—¿Lo viste? —preguntó Artemisa, de pie junto a la gran ventana de mármol, su copa sin tocar.
—No lo vi. Lo sentí. Cada vez que se mueve, el aire cambia —respondió Diana, sentada con el ceño fruncido, como si intentara analizar una amenaza imposible de clasificar.
El ambiente estaba cargado. Las dos estaban tensas… aunque no por una batalla. Por algo mucho más íntimo. Más personal.
—No es solo que tenga un cuerpo diferente. No es solo que sea más fuerte o más arrogante. Es como si… su presencia tuviera un propósito —murmuró Artemisa, tragando saliva.
Diana no respondió. Pero sus ojos oscuros brillaban con algo que rara vez se permitía mostrar: anhelo.
—Nos está tentando —dijo, finalmente. Y no sonó como una acusación. Sonó como un hecho inevitable.
Artemisa suspiró.
—No sería una locura. Necesitamos descendencia. Guerreras capaces de heredar fuerza real… espíritu salvaje. Y no hay nadie como ella. Nadie.
Diana se levantó.
—Una mujer con la energía de un dios y un cuerpo capaz de crear vida… —Diana la miró de reojo—. ¿Y si… no la enfrentamos? ¿Y si simplemente... la invitamos?
Ambas guardaron silencio. Una idea compartida entre dos reinas.
Esa noche, una habitación fue preparada en el templo más privado de Temiscira. No un cuarto de batalla. No un lugar de guerra. Uno de deseo.
Rosas blancas decoraban la mesa.
Copas talladas a mano.
El vino más dulce que se reservaba solo para las celebraciones de sangre real.
Y ahí, en medio de todo, Artemisa con una túnica que no solía usar —transparente, ajustada—. Diana con el cabello suelto, la piel perfumada, y los labios ligeramente humedecidos.
Esperaban.
Te esperaban a ti.
Cuando entraste, la escena era clara. El vino ya servido. Las luces tenues. Ninguna lanza. Ninguna armadura. Solo ellas, diosas de guerra rendidas por estrategia ante tu presencia.
—Pensamos que merecías una cena… íntima —dijo Diana, su voz grave, cálida, mientras sus ojos bajaban inevitablemente a lo que se insinuaba bajo tu ropa.

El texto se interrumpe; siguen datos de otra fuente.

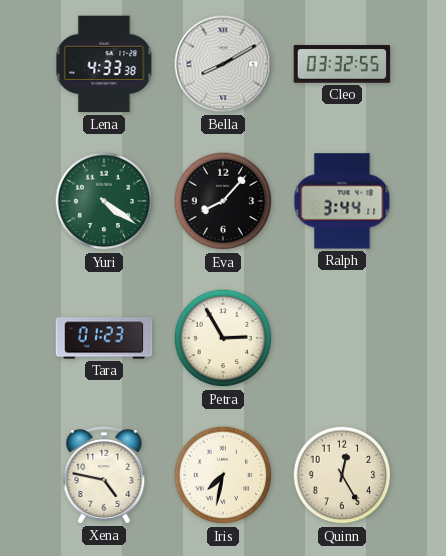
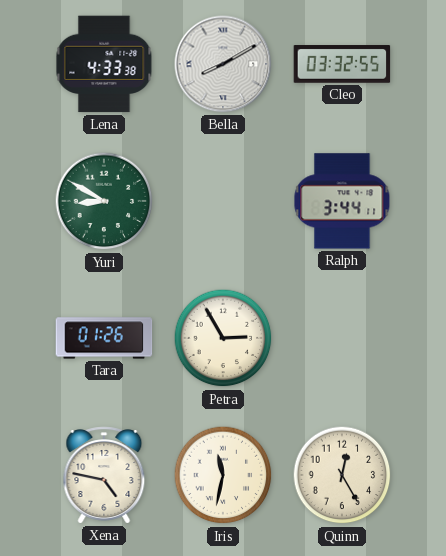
Yuri: 4:21 -> 8:50
Eva: 8:07 -> none
Tara: 01:23 -> 01:26
Iris: 7:32 -> 11:32
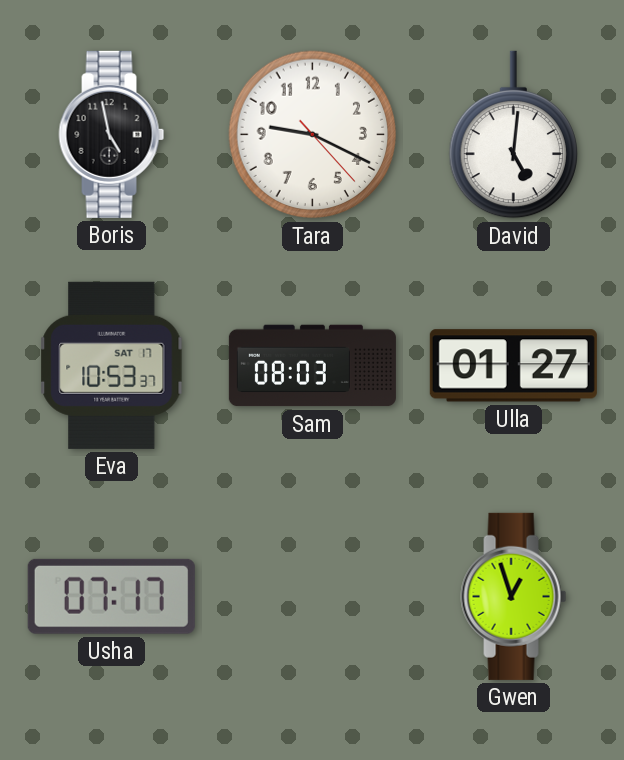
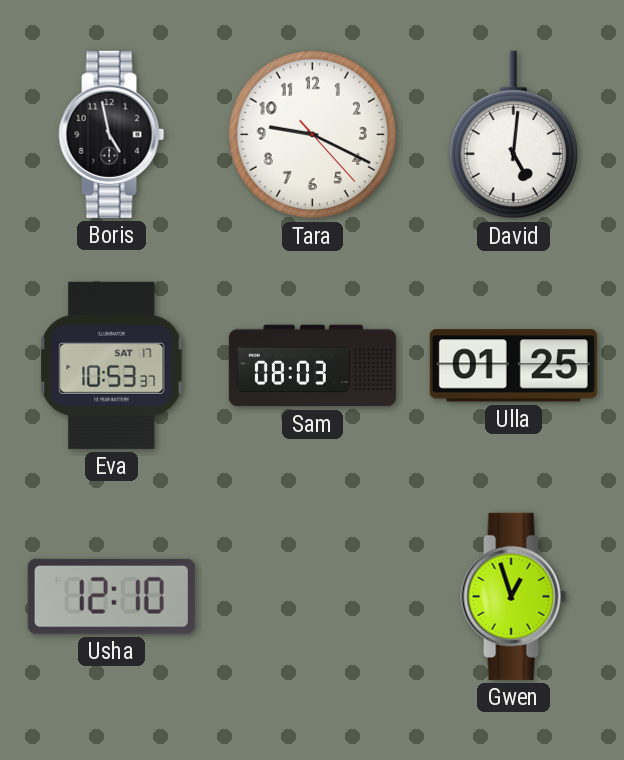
Ulla: 01:27 -> 01:25
Usha: 07:17 -> 12:10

Artemisa no hablaba. Solo te miraba. Ya lo había visto una vez, aquello que escondías entre tus piernas. La razón por la que cada noche se despertaba más húmeda y confundida.
El ambiente pesaba.
Tu sola silueta, toalla floja sobre tus caderas, el pecho al descubierto y ese aire de quien sabe que dos de las mujeres más fuertes del mundo ahora están en competencia… por ti.
Tú, tan mujer como ellas.
Y tan hombre como jamás esperaron desear.
Las copas se alzaron. Las miradas se cruzaron.
Y mientras Diana te ofrecía el asiento en el centro, entre ambas, Artemisa se inclinó para servirte.
Deliberadamente.
Sabiendo que al agacharse, sus labios rozarían tu muslo.